### Materials provided:
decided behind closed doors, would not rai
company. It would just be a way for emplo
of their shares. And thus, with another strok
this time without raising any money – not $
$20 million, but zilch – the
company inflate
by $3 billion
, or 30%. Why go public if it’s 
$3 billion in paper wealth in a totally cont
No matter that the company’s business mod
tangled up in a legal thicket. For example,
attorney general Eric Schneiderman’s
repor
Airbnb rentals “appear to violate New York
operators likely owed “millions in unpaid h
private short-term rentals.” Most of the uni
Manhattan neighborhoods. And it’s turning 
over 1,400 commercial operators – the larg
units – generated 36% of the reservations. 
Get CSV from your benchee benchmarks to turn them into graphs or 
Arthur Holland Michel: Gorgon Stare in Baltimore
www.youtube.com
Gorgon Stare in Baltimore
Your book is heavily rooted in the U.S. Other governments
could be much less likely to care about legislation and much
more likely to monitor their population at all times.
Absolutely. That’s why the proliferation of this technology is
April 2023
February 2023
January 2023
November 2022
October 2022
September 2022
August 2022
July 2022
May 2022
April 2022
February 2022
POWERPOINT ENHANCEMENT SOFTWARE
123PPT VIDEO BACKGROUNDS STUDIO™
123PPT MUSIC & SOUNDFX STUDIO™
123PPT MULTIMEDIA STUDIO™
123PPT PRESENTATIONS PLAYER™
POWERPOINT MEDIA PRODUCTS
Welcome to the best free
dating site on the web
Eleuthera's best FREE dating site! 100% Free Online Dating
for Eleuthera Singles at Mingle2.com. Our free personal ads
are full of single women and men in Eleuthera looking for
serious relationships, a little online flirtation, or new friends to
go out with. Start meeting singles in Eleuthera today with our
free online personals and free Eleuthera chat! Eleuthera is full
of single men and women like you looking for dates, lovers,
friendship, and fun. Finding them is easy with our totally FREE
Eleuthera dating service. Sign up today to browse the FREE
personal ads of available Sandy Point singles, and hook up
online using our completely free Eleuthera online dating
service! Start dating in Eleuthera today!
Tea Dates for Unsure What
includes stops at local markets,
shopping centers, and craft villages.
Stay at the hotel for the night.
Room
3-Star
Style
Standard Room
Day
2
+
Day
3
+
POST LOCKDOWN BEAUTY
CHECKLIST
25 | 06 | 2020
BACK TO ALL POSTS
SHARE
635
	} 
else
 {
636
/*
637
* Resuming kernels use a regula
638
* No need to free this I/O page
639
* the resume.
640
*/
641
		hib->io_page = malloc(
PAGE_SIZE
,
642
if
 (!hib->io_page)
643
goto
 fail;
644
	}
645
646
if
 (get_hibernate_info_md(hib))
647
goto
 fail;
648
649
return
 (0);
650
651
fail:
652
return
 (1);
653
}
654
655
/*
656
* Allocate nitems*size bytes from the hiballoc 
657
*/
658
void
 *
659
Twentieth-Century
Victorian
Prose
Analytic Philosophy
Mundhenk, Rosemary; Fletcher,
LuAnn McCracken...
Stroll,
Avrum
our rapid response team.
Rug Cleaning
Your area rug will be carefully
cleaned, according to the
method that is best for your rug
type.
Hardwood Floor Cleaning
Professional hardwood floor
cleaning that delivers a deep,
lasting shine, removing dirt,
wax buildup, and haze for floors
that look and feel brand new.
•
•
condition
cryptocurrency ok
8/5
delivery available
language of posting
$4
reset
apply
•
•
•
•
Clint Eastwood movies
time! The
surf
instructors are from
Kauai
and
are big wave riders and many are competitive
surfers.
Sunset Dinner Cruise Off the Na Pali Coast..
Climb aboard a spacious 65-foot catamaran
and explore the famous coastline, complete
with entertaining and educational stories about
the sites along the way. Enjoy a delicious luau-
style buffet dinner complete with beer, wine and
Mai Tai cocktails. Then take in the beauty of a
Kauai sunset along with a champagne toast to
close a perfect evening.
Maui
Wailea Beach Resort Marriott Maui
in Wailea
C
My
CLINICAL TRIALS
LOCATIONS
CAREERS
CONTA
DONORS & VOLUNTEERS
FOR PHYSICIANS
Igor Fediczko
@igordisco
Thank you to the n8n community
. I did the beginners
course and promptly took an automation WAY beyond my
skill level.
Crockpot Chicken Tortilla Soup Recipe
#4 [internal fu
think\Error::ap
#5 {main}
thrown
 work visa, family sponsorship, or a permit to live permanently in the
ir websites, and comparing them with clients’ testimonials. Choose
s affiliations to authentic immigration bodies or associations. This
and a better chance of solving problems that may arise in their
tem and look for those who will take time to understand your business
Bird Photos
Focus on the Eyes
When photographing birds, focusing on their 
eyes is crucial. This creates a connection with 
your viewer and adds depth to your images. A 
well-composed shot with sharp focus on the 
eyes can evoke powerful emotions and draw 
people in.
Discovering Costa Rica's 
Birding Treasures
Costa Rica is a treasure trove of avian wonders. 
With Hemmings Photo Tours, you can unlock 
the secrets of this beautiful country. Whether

### Directions:
Transcribe the data above in full, keeping every word as it is.

### Answer for this exercise:
decided behind closed doors, would not rai
company. It would just be a way for emplo
of their shares. And thus, with another strok
this time without raising any money – not $
$20 million, but zilch – the
company inflate
by $3 billion
, or 30%. Why go public if it’s 
$3 billion in paper wealth in a totally cont
No matter that the company’s business mod
tangled up in a legal thicket. For example,
attorney general Eric Schneiderman’s
repor
Airbnb rentals “appear to violate New York
operators likely owed “millions in unpaid h
private short-term rentals.” Most of the uni
Manhattan neighborhoods. And it’s turning 
over 1,400 commercial operators – the larg
units – generated 36% of the reservations. 
Get CSV from your benchee benchmarks to turn them into graphs or 
Arthur Holland Michel: Gorgon Stare in Baltimore
www.youtube.com
Gorgon Stare in Baltimore
Your book is heavily rooted in the U.S. Other governments
could be much less likely to care about legislation and much
more likely to monitor their population at all times.
Absolutely. That’s why the proliferation of this technology is
April 2023
February 2023
January 2023
November 2022
October 2022
September 2022
August 2022
July 2022
May 2022
April 2022
February 2022
POWERPOINT ENHANCEMENT SOFTWARE
123PPT VIDEO BACKGROUNDS STUDIO™
123PPT MUSIC & SOUNDFX STUDIO™
123PPT MULTIMEDIA STUDIO™
123PPT PRESENTATIONS PLAYER™
POWERPOINT MEDIA PRODUCTS
Welcome to the best free
dating site on the web
Eleuthera's best FREE dating site! 100% Free Online Dating
for Eleuthera Singles at Mingle2.com. Our free personal ads
are full of single women and men in Eleuthera looking for
serious relationships, a little online flirtation, or new friends to
go out with. Start meeting singles in Eleuthera today with our
free online personals and free Eleuthera chat! Eleuthera is full
of single men and women like you looking for dates, lovers,
friendship, and fun. Finding them is easy with our totally FREE
Eleuthera dating service. Sign up today to browse the FREE
personal ads of available Sandy Point singles, and hook up
online using our completely free Eleuthera online dating
service! Start dating in Eleuthera today!
Tea Dates for Unsure What
includes stops at local markets,
shopping centers, and craft villages.
Stay at the hotel for the night.
Room
3-Star
Style
Standard Room
Day
2
+
Day
3
+
POST LOCKDOWN BEAUTY
CHECKLIST
25 | 06 | 2020
BACK TO ALL POSTS
SHARE
635
	} 
else
 {
636
/*
637
* Resuming kernels use a regula
638
* No need to free this I/O page
639
* the resume.
640
*/
641
		hib->io_page = malloc(
PAGE_SIZE
,
642
if
 (!hib->io_page)
643
goto
 fail;
644
	}
645
646
if
 (get_hibernate_info_md(hib))
647
goto
 fail;
648
649
return
 (0);
650
651
fail:
652
return
 (1);
653
}
654
655
/*
656
* Allocate nitems*size bytes from the hiballoc 
657
*/
658
void
 *
659
Twentieth-Century
Victorian
Prose
Analytic Philosophy
Mundhenk, Rosemary; Fletcher,
LuAnn McCracken...
Stroll,
Avrum
our rapid response team.
Rug Cleaning
Your area rug will be carefully
cleaned, according to the
method that is best for your rug
type.
Hardwood Floor Cleaning
Professional hardwood floor
cleaning that delivers a deep,
lasting shine, removing dirt,
wax buildup, and haze for floors
that look and feel brand new.
•
•
condition
cryptocurrency ok
8/5
delivery available
language of posting
$4
reset
apply
•
•
•
•
Clint Eastwood movies
time! The
surf
instructors are from
Kauai
and
are big wave riders and many are competitive
surfers.
Sunset Dinner Cruise Off the Na Pali Coast..
Climb aboard a spacious 65-foot catamaran
and explore the famous coastline, complete
with entertaining and educational stories about
the sites along the way. Enjoy a delicious luau-
style buffet dinner complete with beer, wine and
Mai Tai cocktails. Then take in the beauty of a
Kauai sunset along with a champagne toast to
close a perfect evening.
Maui
Wailea Beach Resort Marriott Maui
in Wailea
C
My
CLINICAL TRIALS
LOCATIONS
CAREERS
CONTA
DONORS & VOLUNTEERS
FOR PHYSICIANS
Igor Fediczko
@igordisco
Thank you to the n8n community
. I did the beginners
course and promptly took an automation WAY beyond my
skill level.
Crockpot Chicken Tortilla Soup Recipe
#4 [internal fu
think\Error::ap
#5 {main}
thrown
 work visa, family sponsorship, or a permit to live permanently in the
ir websites, and comparing them with clients’ testimonials. Choose
s affiliations to authentic immigration bodies or associations. This
and a better chance of solving problems that may arise in their
tem and look for those who will take time to understand your business
Bird Photos
Focus on the Eyes
When photographing birds, focusing on their 
eyes is crucial. This creates a connection with 
your viewer and adds depth to your images. A 
well-composed shot with sharp focus on the 
eyes can evoke powerful emotions and draw 
people in.
Discovering Costa Rica's 
Birding Treasures
Costa Rica is a treasure trove of avian wonders. 
With Hemmings Photo Tours, you can unlock 
the secrets of this beautiful country. Whether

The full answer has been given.